(Collected data)
.....

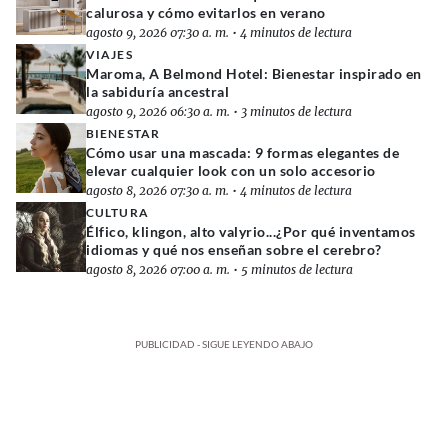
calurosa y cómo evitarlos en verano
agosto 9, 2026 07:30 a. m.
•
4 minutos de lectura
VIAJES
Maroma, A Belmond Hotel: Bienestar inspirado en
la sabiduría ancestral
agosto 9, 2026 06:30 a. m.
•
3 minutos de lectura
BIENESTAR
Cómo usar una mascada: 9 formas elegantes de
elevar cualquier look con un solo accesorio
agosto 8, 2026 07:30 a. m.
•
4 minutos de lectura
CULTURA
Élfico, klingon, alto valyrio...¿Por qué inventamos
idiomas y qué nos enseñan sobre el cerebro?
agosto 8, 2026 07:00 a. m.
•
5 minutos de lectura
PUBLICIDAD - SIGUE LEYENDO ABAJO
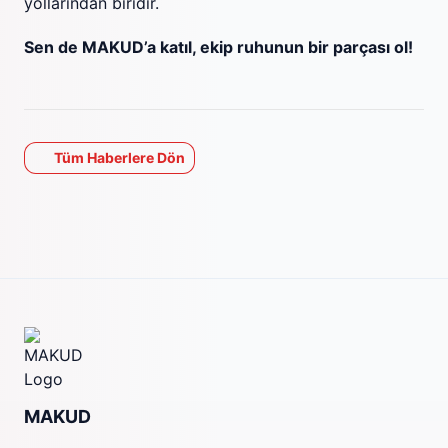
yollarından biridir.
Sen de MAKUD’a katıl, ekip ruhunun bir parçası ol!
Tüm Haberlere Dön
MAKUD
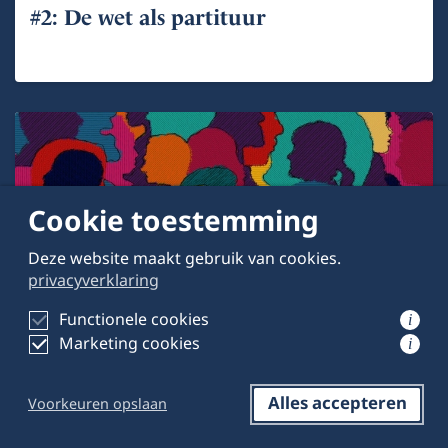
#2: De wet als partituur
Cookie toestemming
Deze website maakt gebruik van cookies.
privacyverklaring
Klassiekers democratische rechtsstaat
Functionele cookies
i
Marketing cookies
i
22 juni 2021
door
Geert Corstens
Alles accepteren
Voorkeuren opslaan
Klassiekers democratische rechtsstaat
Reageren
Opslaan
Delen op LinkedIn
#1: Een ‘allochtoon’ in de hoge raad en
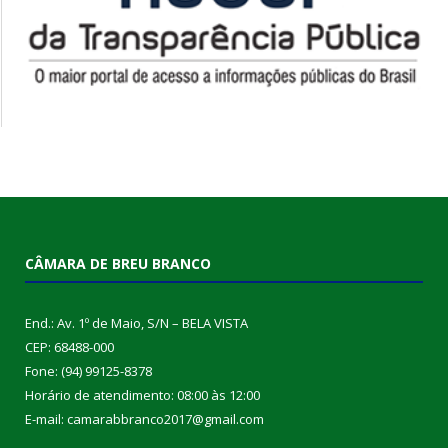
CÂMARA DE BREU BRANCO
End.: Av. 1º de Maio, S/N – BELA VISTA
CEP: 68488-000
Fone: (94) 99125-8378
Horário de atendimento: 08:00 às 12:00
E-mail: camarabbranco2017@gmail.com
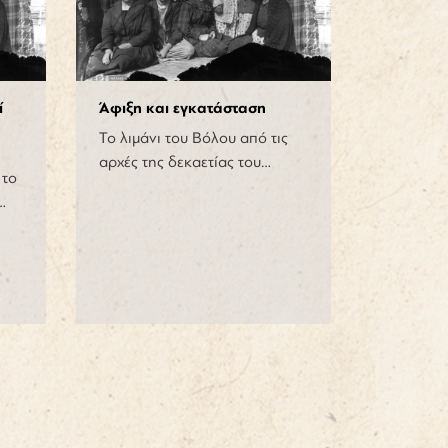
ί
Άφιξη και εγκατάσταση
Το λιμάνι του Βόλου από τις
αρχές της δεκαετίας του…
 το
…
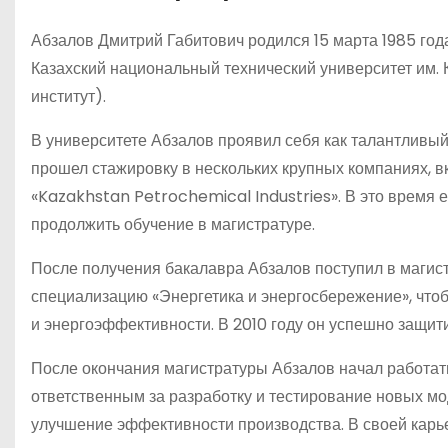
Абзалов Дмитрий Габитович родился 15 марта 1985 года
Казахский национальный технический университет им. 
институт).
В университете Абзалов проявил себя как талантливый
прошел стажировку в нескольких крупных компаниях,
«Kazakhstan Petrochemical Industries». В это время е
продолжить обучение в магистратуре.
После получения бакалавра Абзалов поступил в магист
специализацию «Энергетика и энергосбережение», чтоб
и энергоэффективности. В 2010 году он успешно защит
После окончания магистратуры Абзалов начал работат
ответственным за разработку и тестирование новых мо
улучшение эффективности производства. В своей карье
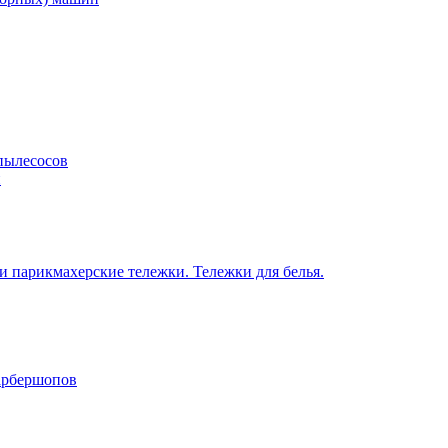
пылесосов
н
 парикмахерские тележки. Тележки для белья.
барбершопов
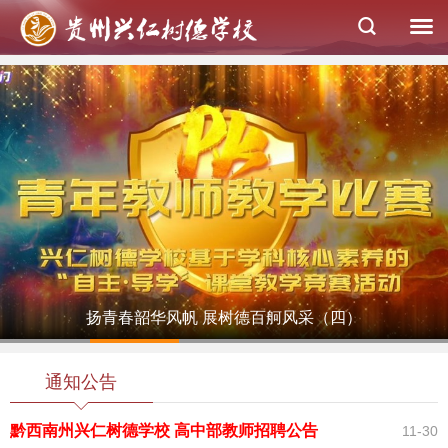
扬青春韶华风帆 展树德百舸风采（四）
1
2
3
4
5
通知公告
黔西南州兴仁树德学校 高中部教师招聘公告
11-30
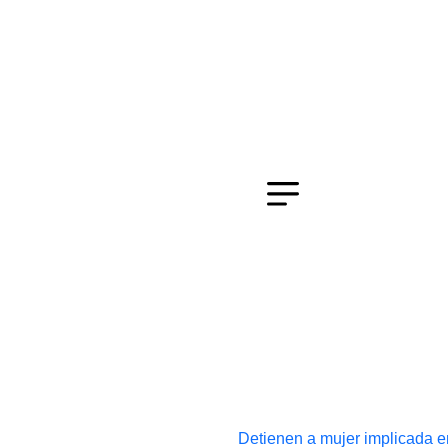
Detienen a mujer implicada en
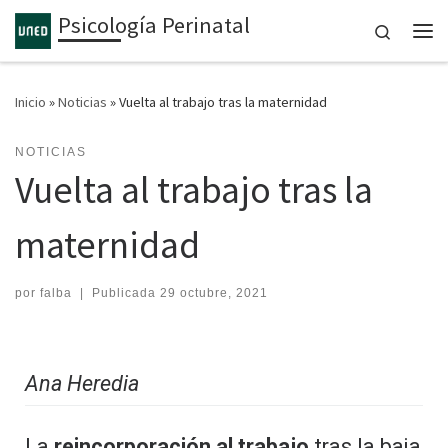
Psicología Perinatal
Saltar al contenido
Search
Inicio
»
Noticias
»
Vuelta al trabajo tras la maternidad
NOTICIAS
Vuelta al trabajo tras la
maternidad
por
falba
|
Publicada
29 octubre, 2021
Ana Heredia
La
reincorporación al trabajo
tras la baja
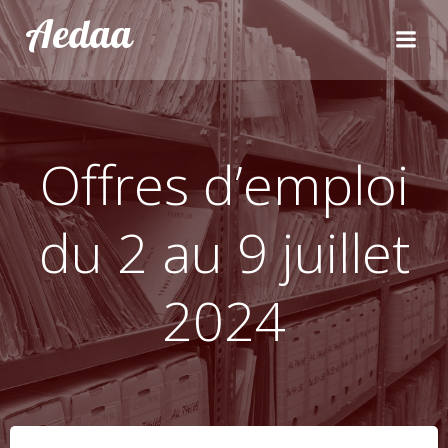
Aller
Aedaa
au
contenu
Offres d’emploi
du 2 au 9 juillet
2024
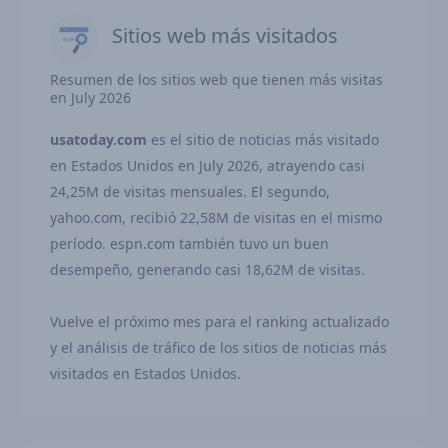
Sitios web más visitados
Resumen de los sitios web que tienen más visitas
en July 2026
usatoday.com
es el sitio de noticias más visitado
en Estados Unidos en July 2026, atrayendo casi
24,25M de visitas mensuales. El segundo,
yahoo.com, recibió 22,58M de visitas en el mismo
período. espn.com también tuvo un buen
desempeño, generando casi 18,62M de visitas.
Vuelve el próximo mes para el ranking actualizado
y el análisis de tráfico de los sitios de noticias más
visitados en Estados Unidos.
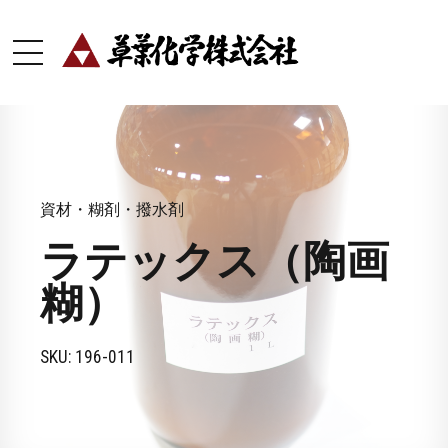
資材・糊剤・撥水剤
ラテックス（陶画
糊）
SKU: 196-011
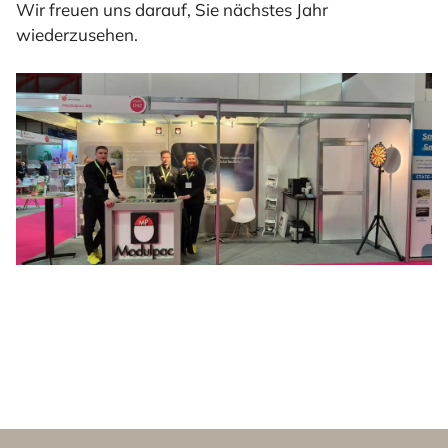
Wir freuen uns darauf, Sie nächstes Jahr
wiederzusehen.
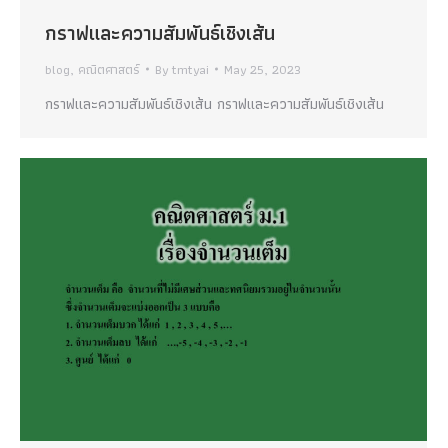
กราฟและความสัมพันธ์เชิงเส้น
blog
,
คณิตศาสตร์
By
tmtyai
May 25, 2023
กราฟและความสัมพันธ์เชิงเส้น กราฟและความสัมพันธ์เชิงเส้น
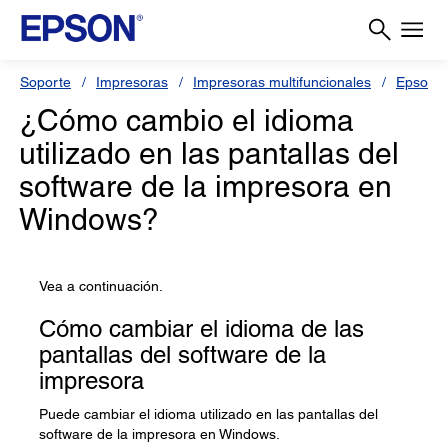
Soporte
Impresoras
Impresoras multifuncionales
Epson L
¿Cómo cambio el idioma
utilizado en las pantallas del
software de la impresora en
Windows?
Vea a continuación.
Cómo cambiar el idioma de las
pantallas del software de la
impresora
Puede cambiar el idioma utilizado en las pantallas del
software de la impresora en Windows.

.....

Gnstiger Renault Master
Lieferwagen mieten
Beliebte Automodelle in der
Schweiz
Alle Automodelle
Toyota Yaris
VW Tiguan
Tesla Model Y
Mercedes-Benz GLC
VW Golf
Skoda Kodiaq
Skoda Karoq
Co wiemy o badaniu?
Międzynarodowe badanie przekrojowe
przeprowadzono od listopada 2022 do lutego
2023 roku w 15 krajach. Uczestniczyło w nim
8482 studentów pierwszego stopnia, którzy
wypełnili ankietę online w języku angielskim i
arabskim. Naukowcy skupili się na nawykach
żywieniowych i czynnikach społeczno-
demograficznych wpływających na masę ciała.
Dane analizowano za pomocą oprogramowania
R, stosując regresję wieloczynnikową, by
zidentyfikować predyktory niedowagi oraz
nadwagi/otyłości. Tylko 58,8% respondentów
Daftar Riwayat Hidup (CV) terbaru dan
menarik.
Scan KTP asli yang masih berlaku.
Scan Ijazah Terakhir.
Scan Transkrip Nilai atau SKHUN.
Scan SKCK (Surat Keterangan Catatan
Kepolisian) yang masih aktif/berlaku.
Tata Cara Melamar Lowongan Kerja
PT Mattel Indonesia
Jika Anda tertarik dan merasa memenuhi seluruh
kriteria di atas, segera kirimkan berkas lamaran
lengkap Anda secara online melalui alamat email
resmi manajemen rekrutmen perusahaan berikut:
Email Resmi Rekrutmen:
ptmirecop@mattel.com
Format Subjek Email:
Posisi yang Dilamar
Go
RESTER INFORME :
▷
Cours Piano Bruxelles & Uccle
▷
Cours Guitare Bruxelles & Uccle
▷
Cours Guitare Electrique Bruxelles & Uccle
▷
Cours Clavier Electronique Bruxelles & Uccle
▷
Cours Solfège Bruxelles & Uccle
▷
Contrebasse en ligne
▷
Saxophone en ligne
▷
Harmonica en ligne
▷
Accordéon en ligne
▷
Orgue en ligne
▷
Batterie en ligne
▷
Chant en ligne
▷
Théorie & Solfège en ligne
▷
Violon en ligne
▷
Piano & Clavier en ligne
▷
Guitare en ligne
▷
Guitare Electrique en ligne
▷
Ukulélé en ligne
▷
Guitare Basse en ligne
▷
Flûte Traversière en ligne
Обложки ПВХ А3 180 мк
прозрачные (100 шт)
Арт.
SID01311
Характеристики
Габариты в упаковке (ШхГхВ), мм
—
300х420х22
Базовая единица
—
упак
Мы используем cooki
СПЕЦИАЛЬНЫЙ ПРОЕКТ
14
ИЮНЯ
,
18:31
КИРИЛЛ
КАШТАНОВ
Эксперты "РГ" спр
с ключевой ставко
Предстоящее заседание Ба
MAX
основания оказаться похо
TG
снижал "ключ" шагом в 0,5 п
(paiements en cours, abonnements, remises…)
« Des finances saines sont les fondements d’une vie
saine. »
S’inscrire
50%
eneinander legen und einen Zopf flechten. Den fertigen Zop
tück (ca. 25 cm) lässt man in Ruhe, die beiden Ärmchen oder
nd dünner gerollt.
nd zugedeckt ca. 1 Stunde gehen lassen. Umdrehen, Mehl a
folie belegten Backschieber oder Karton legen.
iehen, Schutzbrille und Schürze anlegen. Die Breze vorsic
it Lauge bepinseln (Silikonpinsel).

.....

### INSTRUCTIONS TO FOLLOW
Every line above in the stretch from the one with "calurosa y cómo evitarlos en verano" through the one with "Voorkeuren opslaan" is to be transcribed exactly, ends included. No picture is copied.

### ANSWER
calurosa y cómo evitarlos en verano
agosto 9, 2026 07:30 a. m.
•
4 minutos de lectura
VIAJES
Maroma, A Belmond Hotel: Bienestar inspirado en
la sabiduría ancestral
agosto 9, 2026 06:30 a. m.
•
3 minutos de lectura
BIENESTAR
Cómo usar una mascada: 9 formas elegantes de
elevar cualquier look con un solo accesorio
agosto 8, 2026 07:30 a. m.
•
4 minutos de lectura
CULTURA
Élfico, klingon, alto valyrio...¿Por qué inventamos
idiomas y qué nos enseñan sobre el cerebro?
agosto 8, 2026 07:00 a. m.
•
5 minutos de lectura
PUBLICIDAD - SIGUE LEYENDO ABAJO
yollarından biridir.
Sen de MAKUD’a katıl, ekip ruhunun bir parçası ol!
Tüm Haberlere Dön
MAKUD
#2: De wet als partituur
Cookie toestemming
Deze website maakt gebruik van cookies.
privacyverklaring
Klassiekers democratische rechtsstaat
Functionele cookies
i
Marketing cookies
i
22 juni 2021
door
Geert Corstens
Alles accepteren
Voorkeuren opslaan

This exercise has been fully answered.